Pour éviter le pire…
7 février 2017 - Image par Hannah Raffin
Climat: les intervenants sonnent l’alarme.

«Seuls 49% des Canadiens et 27% des Américains, […] en 2014, croient que le réchauffement climatique est dû à l’activité humaine», débute le professeur de communications à McGill, Darin Barney, lors de la conférence Communiquer le changement climatique au Canada organisée par Médias@McGill le 2 février dernier.

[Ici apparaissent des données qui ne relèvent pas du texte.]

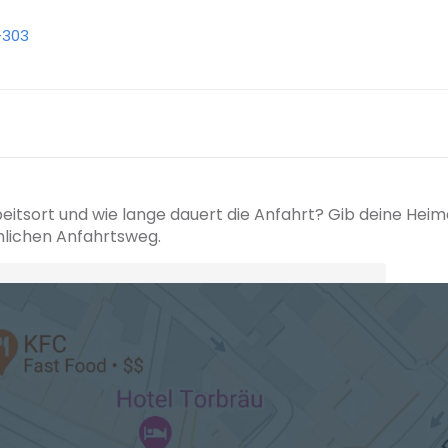
-303
beitsort und wie lange dauert die Anfahrt? Gib deine Hei
hlichen Anfahrtsweg.
+ Ak
 den Verkehrsdaten eines typischen Dienstag morgens um 8:30.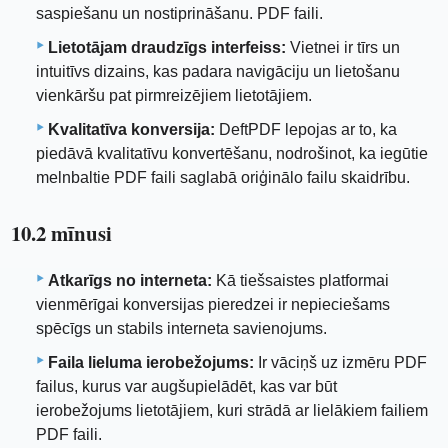
saspiešanu un nostiprināšanu. PDF faili.
Lietotājam draudzīgs interfeiss:
Vietnei ir tīrs un
intuitīvs dizains, kas padara navigāciju un lietošanu
vienkāršu pat pirmreizējiem lietotājiem.
Kvalitatīva konversija:
DeftPDF lepojas ar to, ka
piedāvā kvalitatīvu konvertēšanu, nodrošinot, ka iegūtie
melnbaltie PDF faili saglabā oriģinālo failu skaidrību.
10.2 mīnusi
Atkarīgs no interneta:
Kā tiešsaistes platformai
vienmērīgai konversijas pieredzei ir nepieciešams
spēcīgs un stabils interneta savienojums.
Faila lieluma ierobežojums:
Ir vāciņš uz izmēru PDF
failus, kurus var augšupielādēt, kas var būt
ierobežojums lietotājiem, kuri strādā ar lielākiem failiem
PDF faili.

Des statistiques qui en disent long sur le défi auquel font face les chercheurs et journalistes présents à la conférence.

Les intervenants ont démarré la présentation avec leurs diagnostics: «Les gens préfèrent ne pas y croire parce que le problème semble trop gros et qu’ils se sentent impuissants», partage la directrice du Centre interdisciplinaire de recherche en opérationnalisation du développement durable, Laure Waridel.

Le directeur des communications de Dogwood Initiative, une ONG britanno-colombienne, Kai Nagata, cible également le cloisonnement des communautés d’opinions comme source du problème: «Qui ici se dit conservateur ?», lance-t-il à la foule. Une main timide se lève puis s’empresse de se faufiler dans son siège. «Voilà, on se parle entre progressistes, entre convaincus. Ce n’est pas avec que cette frange de la population que l’on réussira à combattre un phénomène de si grande envergure.»

Une quête commune, des stratégies contrastées

Alors que Nagata prône la «discussion avec ses amis républicains», le journaliste du Guardian, Martin Lukacs, estime que la polarisation comporte ses avantages. «Les avancées sociales ont toujours été le résultat des démarches de groupes marginaux. On sous-estime le potentiel qui se trouve dans leur mobilisation sociale», avance le journaliste.

Ce point de vue plus militant concorde avec l’approche du journal britannique qui, il y a plus d’un an, a lancé la campagne Keep it in the Ground, dont le but est de limiter l’extraction de combustibles fossiles. «Nous avons été critiqués à ce sujet. Certains prêchent que l’on perd en objectivité. Mais de ce que j’ai pu observer, ce concept a surtout été instrumentalisé afin de faire taire les critiques», confie Lukacs en marge de la conférence.

À mi-chemin se trouve le pronostic de Waridel: «Personne ne veut voir les conséquences des changements climatiques se réaliser. Les «méchants» vont finir par se joindre au mouvement, débute la chercheuse.

Dans ce type de lutte, il y a un point de bascule où les pôles se mixent. Les hommes ont fini par se joindre à la cause des femmes il y a plusieurs décennies, et récemment, des compagnies pétrolières ont investi massivement dans les énergies renouvelables», exemplifie-t-elle.

Terrain d’entente

Tous les intervenants convergent sur l’importance de la production d’informations de qualité afin de lutter contre les changements climatiques.

En ce sens, l’éditeur du National Observer, Mike de Swouza, a sensibilisé l’audience à l’importance de payer pour le contenu consulté: «Il faut soutenir financièrement les journalistes qui font du bon travail.

Si toutes les organisations comme la nôtre ferment, il ne restera personne pour faire pression sur le gouvernement», conclut-il.